**Work request**. Pictures in the listing below are skipped, while the lines from the "Гарнитуры беспроводные" line through the "153,9 bilhões" line are returned word for word.

**Data to use**.
-*-

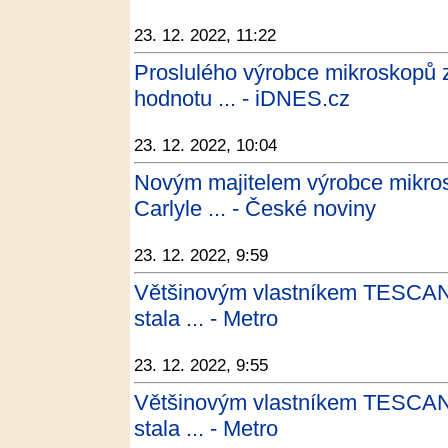
23. 12. 2022, 11:22
Proslulého výrobce mikroskopů z
hodnotu ... - iDNES.cz
23. 12. 2022, 10:04
Novým majitelem výrobce mikros
Carlyle ... - České noviny
23. 12. 2022, 9:59
Většinovým vlastníkem TESCA
stala ... - Metro
23. 12. 2022, 9:55
Většinovým vlastníkem TESCA
stala ... - Metro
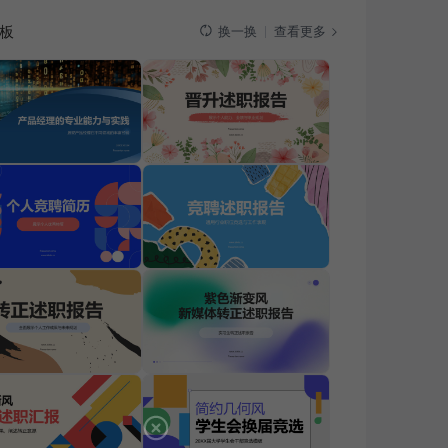
板
查看更多
换一换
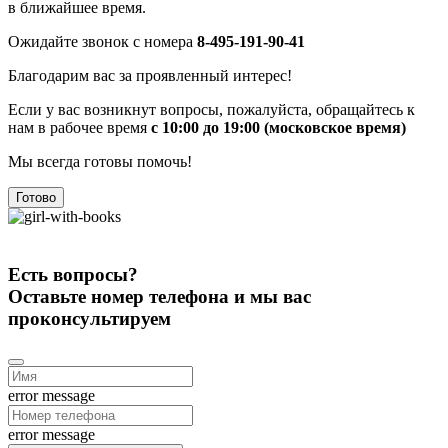
в ближайшее время.
Ожидайте звонок с номера
8-495-191-90-41
Благодарим вас за проявленный интерес!
Если у вас возникнут вопросы, пожалуйста, обращайтесь к
нам в рабочее время
с 10:00 до 19:00 (московское время)
Мы всегда готовы помочь!
Готово
Есть вопросы?
Оставьте номер телефона и мы вас
проконсультируем
error message
error message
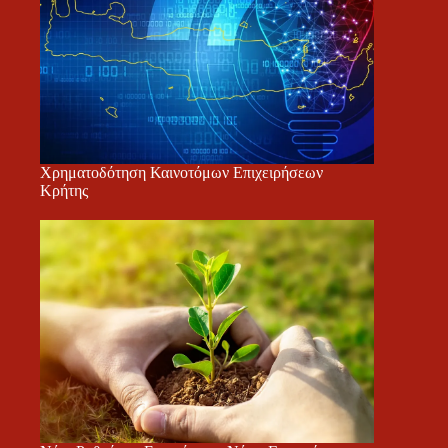
Χρηματοδότηση Καινοτόμων Επιχειρήσεων
Κρήτης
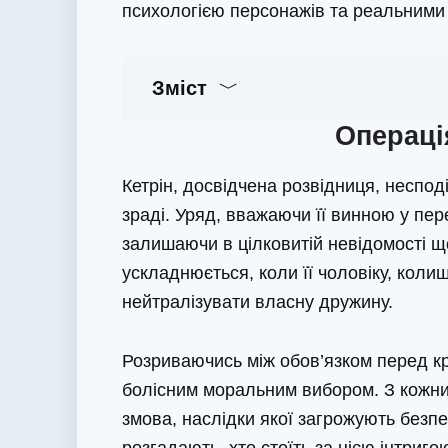
психологією персонажів та реальними
Зміст
Операці
Кетрін, досвідчена розвідниця, неспо
зраді. Уряд, вважаючи її винною у пере
залишаючи в цілковитій невідомості щ
ускладнюється, коли її чоловіку, кол
нейтралізувати власну дружину.
Розриваючись між обов’язком перед кра
болісним моральним вибором. З кожн
змова, наслідки якої загрожують безпец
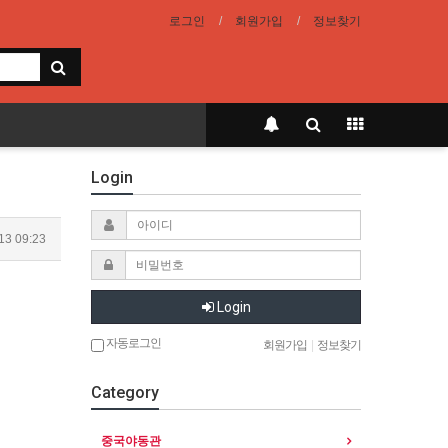
로그인
회원가입
정보찾기
Login
13 09:23
Login
자동로그인
회원가입
|
정보찾기
Category
중국야동관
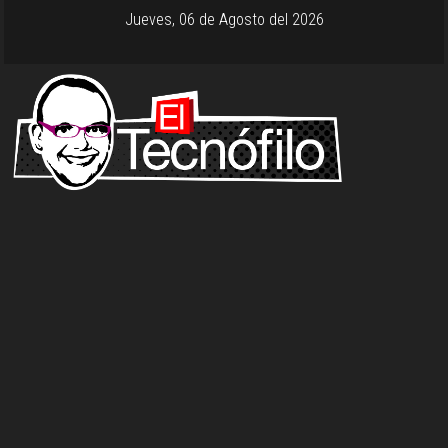
Jueves, 06 de Agosto del 2026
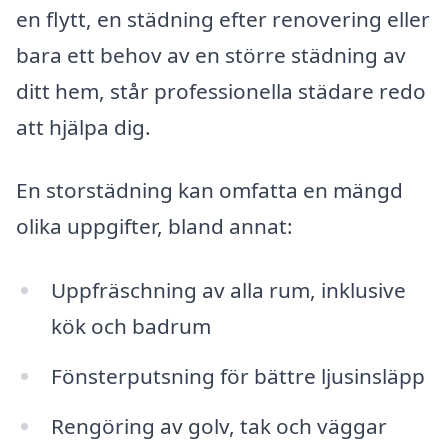
en flytt, en städning efter renovering eller
bara ett behov av en större städning av
ditt hem, står professionella städare redo
att hjälpa dig.
En storstädning kan omfatta en mängd
olika uppgifter, bland annat:
Uppfräschning av alla rum, inklusive
kök och badrum
Fönsterputsning för bättre ljusinsläpp
Rengöring av golv, tak och väggar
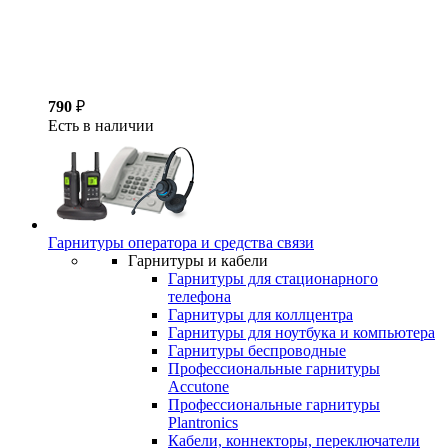
790
₽
Есть в наличии
Гарнитуры оператора и средства связи
Гарнитуры и кабели
Гарнитуры для стационарного
телефона
Гарнитуры для коллцентра
Гарнитуры для ноутбука и компьютера
Гарнитуры беспроводные
Профессиональные гарнитуры
Accutone
Профессиональные гарнитуры
Plantronics
Кабели, коннекторы, переключатели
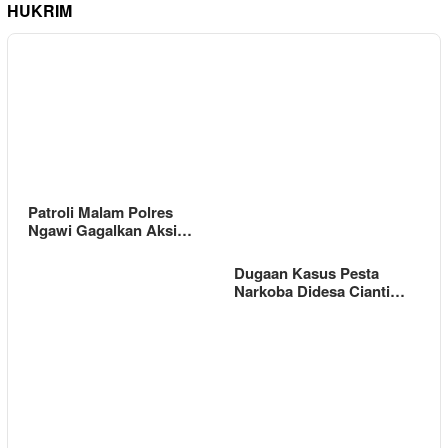
HUKRIM
Patroli Malam Polres
Ngawi Gagalkan Aksi…
Dugaan Kasus Pesta
Narkoba Didesa Cianti…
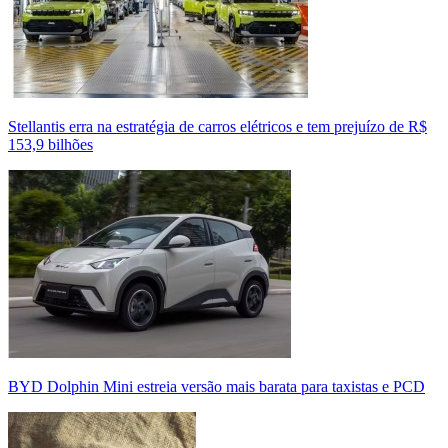
Stellantis erra na estratégia de carros elétricos e tem prejuízo de R$
153,9 bilhões
BYD Dolphin Mini estreia versão mais barata para taxistas e PCD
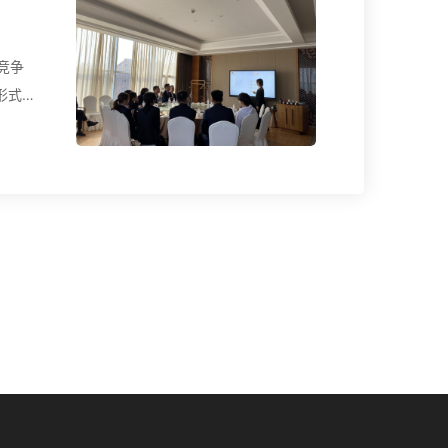
竞争
形式自
习小组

-*-

**Exercise solution**.
Гарнитуры беспроводные
Профессиональные гарнитуры
Accutone
Профессиональные гарнитуры
Plantronics
Кабели, коннекторы, переключатели
HUKRIM
Patroli Malam Polres
Ngawi Gagalkan Aksi…
Dugaan Kasus Pesta
Narkoba Didesa Cianti…
Stellantis erra na estratégia de carros elétricos e tem prejuízo de R$
153,9 bilhões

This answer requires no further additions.